SpO2 and airflow signals were parameterised both in the time and frequency domains. Statistical, spectral, and non-linear features, as well as conventional oximetric and respiratory disturbance indices commonly used in the context of automated OSA diagnosis were computed14,15,16,17,23.

  • Statistics in the time domain. The widely known mean (M1t), variance (M2t), skewness (M3t), and kurtosis (M4t) were computed to quantify the position, width, asymmetry, and peakedness of the normalised data histogram of SpO2 and airflow amplitudes in the time domain.

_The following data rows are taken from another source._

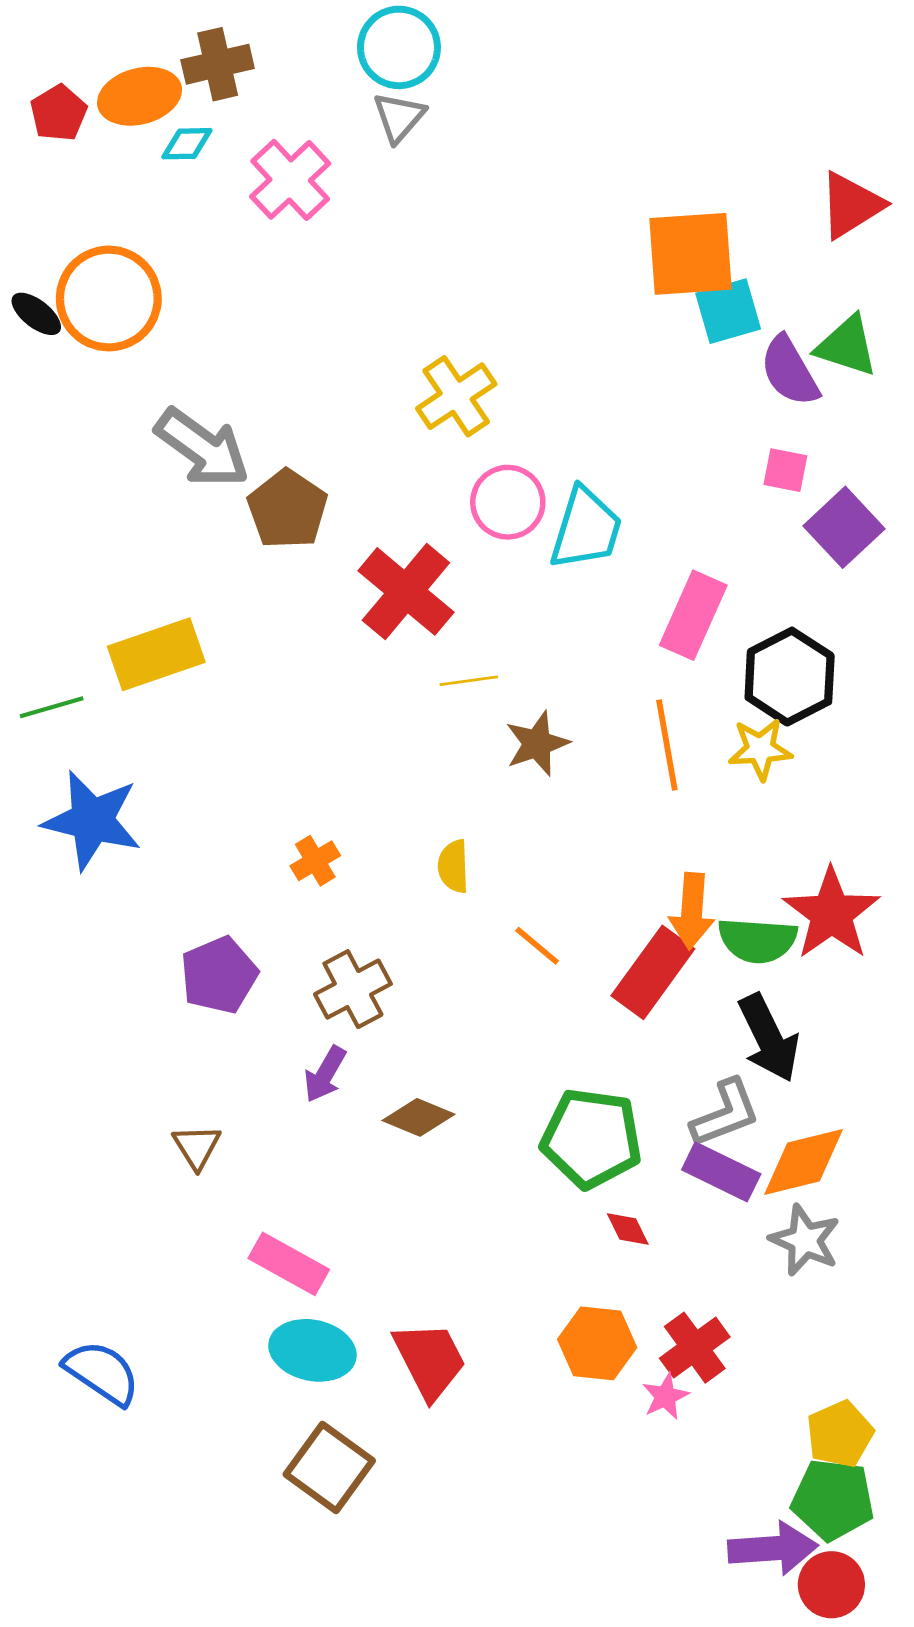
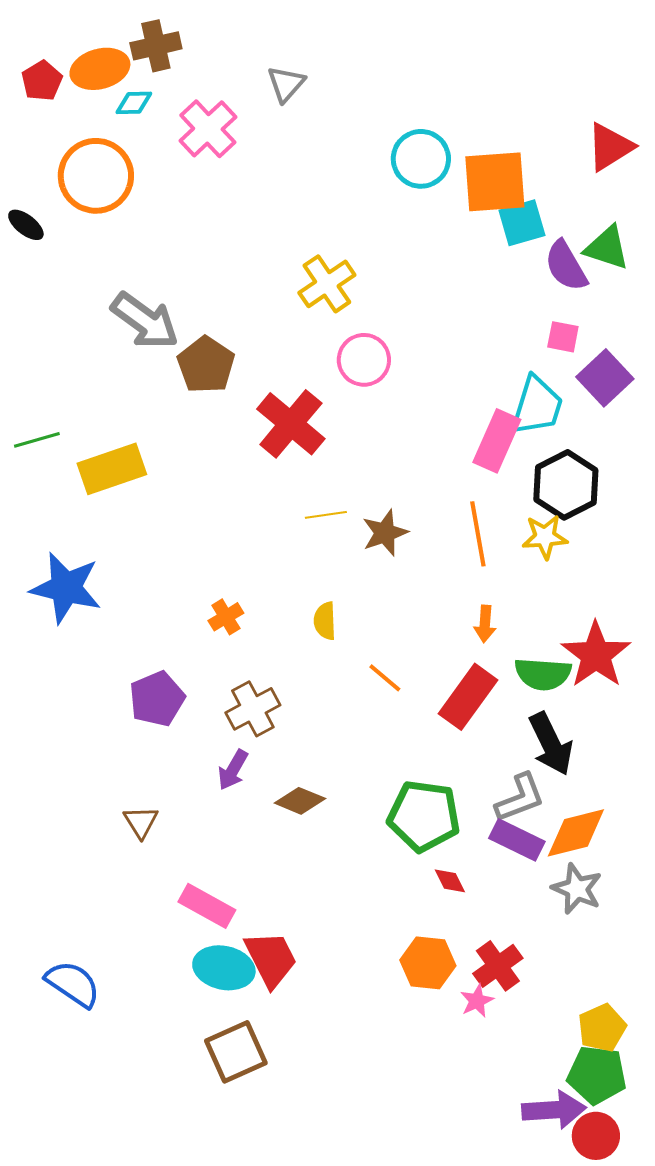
cyan circle: (399, 47) -> (421, 159), moved
orange circle: (109, 299) -> (96, 176), moved
cyan trapezoid: (586, 529) -> (537, 406), moved
yellow line: (469, 681) -> (326, 515), moved
green line: (52, 707) -> (37, 440), moved
orange arrow: (692, 911) -> (485, 624), moved, size x0.7
red trapezoid: (430, 1360) -> (271, 959), moved
brown square: (329, 1468) -> (236, 1052), turned 30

  • Measures in the frequency domain. The power spectral density (PSD) function of every SpO2 and airflow recording was computed to estimate the power spectrum of the signal. An OSA-related frequency band was defined for each kind of signal (SpO2 and airflow) based on previous studies: 0.014 to 0.033 Hz for oximetry14 and 0.025 to 0.050 Hz for airflow17. Then, the mean, variance, skewness, and kurtosis were derived from the histogram of spectral amplitudes (M1f to M4f). The Shannon spectral entropy (SE), the median frequency (MF), and the Wootters distance (WD), which have been previously found to provide essential OSA-related information from oximetry and airflow, were also computed15,17. Finally, amplitude- and power-based measures were computed to further characterise each spectral band of interest: maximum (MA) and minimum (mA) amplitudes as well as relative power (PR) were calculated.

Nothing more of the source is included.